• [EXERCISE OBJECTIVE] Quote the records that follow in full and exactly; leave out the pictures.

[Page-level text extractions]

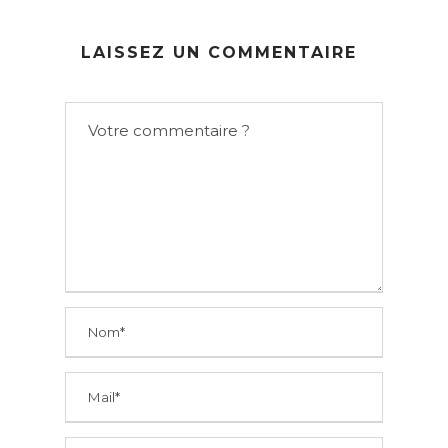
LAISSEZ UN COMMENTAIRE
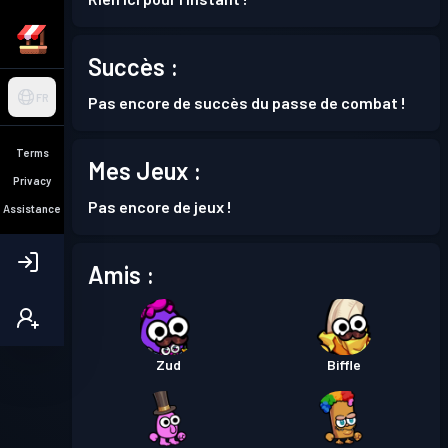
Succès :
FR
Pas encore de succès du passe de combat !
Terms
Mes Jeux :
Privacy
Pas encore de jeux !
Assistance
Amis :
Zud
Biffle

• [SOLUTION TO THE PROBLEM]
LAISSEZ UN COMMENTAIRE
Succès :
FR
Pas encore de succès du passe de combat !
Terms
Mes Jeux :
Privacy
Pas encore de jeux !
Assistance
Amis :
Zud
Biffle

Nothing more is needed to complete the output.